Page layout parsing data
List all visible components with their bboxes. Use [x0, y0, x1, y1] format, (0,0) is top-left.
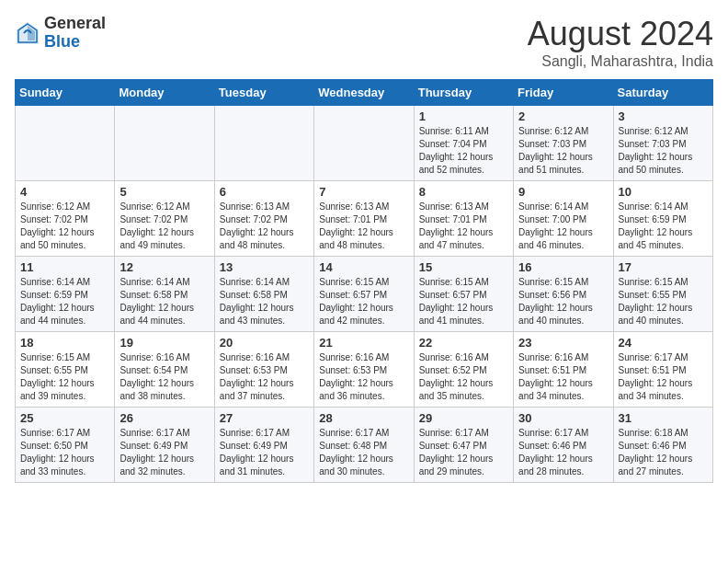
calendar-day-cell: 20Sunrise: 6:16 AM Sunset: 6:53 PM Dayli… — [214, 332, 313, 408]
day-info: Sunrise: 6:17 AM Sunset: 6:47 PM Dayligh… — [419, 427, 508, 478]
day-info: Sunrise: 6:16 AM Sunset: 6:51 PM Dayligh… — [518, 351, 608, 403]
calendar-day-cell: 8Sunrise: 6:13 AM Sunset: 7:01 PM Daylig… — [414, 181, 513, 257]
day-info: Sunrise: 6:13 AM Sunset: 7:01 PM Dayligh… — [419, 201, 508, 252]
calendar-day-cell: 14Sunrise: 6:15 AM Sunset: 6:57 PM Dayli… — [314, 257, 414, 332]
day-number: 8 — [419, 185, 508, 199]
day-number: 12 — [119, 260, 209, 274]
day-number: 22 — [419, 336, 508, 350]
calendar-day-cell: 9Sunrise: 6:14 AM Sunset: 7:00 PM Daylig… — [514, 181, 613, 257]
day-info: Sunrise: 6:16 AM Sunset: 6:53 PM Dayligh… — [220, 351, 309, 403]
calendar-day-cell: 4Sunrise: 6:12 AM Sunset: 7:02 PM Daylig… — [16, 181, 115, 257]
day-info: Sunrise: 6:12 AM Sunset: 7:02 PM Dayligh… — [119, 201, 209, 252]
weekday-row: SundayMondayTuesdayWednesdayThursdayFrid… — [16, 80, 713, 106]
calendar-day-cell — [115, 106, 214, 181]
weekday-header: Sunday — [16, 80, 115, 106]
calendar-day-cell: 17Sunrise: 6:15 AM Sunset: 6:55 PM Dayli… — [613, 257, 712, 332]
logo-text: General Blue — [44, 15, 106, 52]
day-info: Sunrise: 6:14 AM Sunset: 6:59 PM Dayligh… — [20, 276, 109, 327]
calendar-day-cell: 10Sunrise: 6:14 AM Sunset: 6:59 PM Dayli… — [613, 181, 712, 257]
day-number: 4 — [20, 185, 109, 199]
calendar-day-cell: 19Sunrise: 6:16 AM Sunset: 6:54 PM Dayli… — [115, 332, 214, 408]
calendar-day-cell: 12Sunrise: 6:14 AM Sunset: 6:58 PM Dayli… — [115, 257, 214, 332]
day-info: Sunrise: 6:14 AM Sunset: 7:00 PM Dayligh… — [518, 201, 608, 252]
weekday-header: Wednesday — [314, 80, 414, 106]
day-number: 23 — [518, 336, 608, 350]
day-number: 28 — [319, 411, 408, 425]
calendar-week-row: 1Sunrise: 6:11 AM Sunset: 7:04 PM Daylig… — [16, 106, 713, 181]
calendar-week-row: 11Sunrise: 6:14 AM Sunset: 6:59 PM Dayli… — [16, 257, 713, 332]
calendar-body: 1Sunrise: 6:11 AM Sunset: 7:04 PM Daylig… — [16, 106, 713, 483]
day-number: 16 — [518, 260, 608, 274]
calendar-day-cell: 23Sunrise: 6:16 AM Sunset: 6:51 PM Dayli… — [514, 332, 613, 408]
calendar-day-cell: 2Sunrise: 6:12 AM Sunset: 7:03 PM Daylig… — [514, 106, 613, 181]
weekday-header: Monday — [115, 80, 214, 106]
month-year: August 2024 — [528, 15, 713, 53]
day-number: 29 — [419, 411, 508, 425]
day-number: 15 — [419, 260, 508, 274]
day-number: 1 — [419, 109, 508, 123]
calendar-day-cell: 21Sunrise: 6:16 AM Sunset: 6:53 PM Dayli… — [314, 332, 414, 408]
logo-general: General — [44, 14, 106, 32]
day-number: 20 — [220, 336, 309, 350]
calendar-day-cell — [16, 106, 115, 181]
day-info: Sunrise: 6:18 AM Sunset: 6:46 PM Dayligh… — [619, 427, 708, 478]
location: Sangli, Maharashtra, India — [528, 53, 713, 70]
day-number: 13 — [220, 260, 309, 274]
calendar-week-row: 4Sunrise: 6:12 AM Sunset: 7:02 PM Daylig… — [16, 181, 713, 257]
day-info: Sunrise: 6:16 AM Sunset: 6:52 PM Dayligh… — [419, 351, 508, 403]
calendar-week-row: 18Sunrise: 6:15 AM Sunset: 6:55 PM Dayli… — [16, 332, 713, 408]
day-number: 2 — [518, 109, 608, 123]
day-number: 17 — [619, 260, 708, 274]
calendar-day-cell — [214, 106, 313, 181]
day-number: 9 — [518, 185, 608, 199]
day-info: Sunrise: 6:13 AM Sunset: 7:02 PM Dayligh… — [220, 201, 309, 252]
day-info: Sunrise: 6:16 AM Sunset: 6:53 PM Dayligh… — [319, 351, 408, 403]
weekday-header: Thursday — [414, 80, 513, 106]
calendar-day-cell: 26Sunrise: 6:17 AM Sunset: 6:49 PM Dayli… — [115, 408, 214, 483]
day-info: Sunrise: 6:15 AM Sunset: 6:56 PM Dayligh… — [518, 276, 608, 327]
calendar-day-cell: 22Sunrise: 6:16 AM Sunset: 6:52 PM Dayli… — [414, 332, 513, 408]
day-info: Sunrise: 6:17 AM Sunset: 6:50 PM Dayligh… — [20, 427, 109, 478]
calendar-day-cell: 31Sunrise: 6:18 AM Sunset: 6:46 PM Dayli… — [613, 408, 712, 483]
day-number: 19 — [119, 336, 209, 350]
calendar-day-cell: 5Sunrise: 6:12 AM Sunset: 7:02 PM Daylig… — [115, 181, 214, 257]
calendar-day-cell: 13Sunrise: 6:14 AM Sunset: 6:58 PM Dayli… — [214, 257, 313, 332]
weekday-header: Tuesday — [214, 80, 313, 106]
day-info: Sunrise: 6:15 AM Sunset: 6:55 PM Dayligh… — [20, 351, 109, 403]
calendar-week-row: 25Sunrise: 6:17 AM Sunset: 6:50 PM Dayli… — [16, 408, 713, 483]
logo: General Blue — [15, 15, 106, 52]
day-info: Sunrise: 6:12 AM Sunset: 7:03 PM Dayligh… — [518, 125, 608, 177]
day-number: 6 — [220, 185, 309, 199]
day-info: Sunrise: 6:15 AM Sunset: 6:55 PM Dayligh… — [619, 276, 708, 327]
calendar-day-cell: 28Sunrise: 6:17 AM Sunset: 6:48 PM Dayli… — [314, 408, 414, 483]
day-info: Sunrise: 6:17 AM Sunset: 6:51 PM Dayligh… — [619, 351, 708, 403]
calendar-day-cell: 6Sunrise: 6:13 AM Sunset: 7:02 PM Daylig… — [214, 181, 313, 257]
day-number: 31 — [619, 411, 708, 425]
calendar-header: SundayMondayTuesdayWednesdayThursdayFrid… — [16, 80, 713, 106]
calendar-day-cell: 15Sunrise: 6:15 AM Sunset: 6:57 PM Dayli… — [414, 257, 513, 332]
day-number: 27 — [220, 411, 309, 425]
day-number: 21 — [319, 336, 408, 350]
calendar-day-cell: 18Sunrise: 6:15 AM Sunset: 6:55 PM Dayli… — [16, 332, 115, 408]
day-info: Sunrise: 6:14 AM Sunset: 6:58 PM Dayligh… — [119, 276, 209, 327]
calendar-day-cell: 1Sunrise: 6:11 AM Sunset: 7:04 PM Daylig… — [414, 106, 513, 181]
calendar-day-cell: 16Sunrise: 6:15 AM Sunset: 6:56 PM Dayli… — [514, 257, 613, 332]
day-info: Sunrise: 6:17 AM Sunset: 6:46 PM Dayligh… — [518, 427, 608, 478]
weekday-header: Friday — [514, 80, 613, 106]
day-number: 25 — [20, 411, 109, 425]
day-number: 11 — [20, 260, 109, 274]
day-number: 24 — [619, 336, 708, 350]
day-info: Sunrise: 6:12 AM Sunset: 7:03 PM Dayligh… — [619, 125, 708, 177]
day-info: Sunrise: 6:17 AM Sunset: 6:49 PM Dayligh… — [220, 427, 309, 478]
calendar-day-cell: 24Sunrise: 6:17 AM Sunset: 6:51 PM Dayli… — [613, 332, 712, 408]
day-info: Sunrise: 6:14 AM Sunset: 6:58 PM Dayligh… — [220, 276, 309, 327]
day-info: Sunrise: 6:11 AM Sunset: 7:04 PM Dayligh… — [419, 125, 508, 177]
calendar-day-cell: 3Sunrise: 6:12 AM Sunset: 7:03 PM Daylig… — [613, 106, 712, 181]
day-info: Sunrise: 6:17 AM Sunset: 6:48 PM Dayligh… — [319, 427, 408, 478]
weekday-header: Saturday — [613, 80, 712, 106]
day-number: 30 — [518, 411, 608, 425]
day-info: Sunrise: 6:13 AM Sunset: 7:01 PM Dayligh… — [319, 201, 408, 252]
calendar-day-cell: 30Sunrise: 6:17 AM Sunset: 6:46 PM Dayli… — [514, 408, 613, 483]
title-section: August 2024 Sangli, Maharashtra, India — [528, 15, 713, 70]
day-number: 7 — [319, 185, 408, 199]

Task requirements: Work out how many lines in the records contain the word "Blue", and give that number by itself.

Response: 2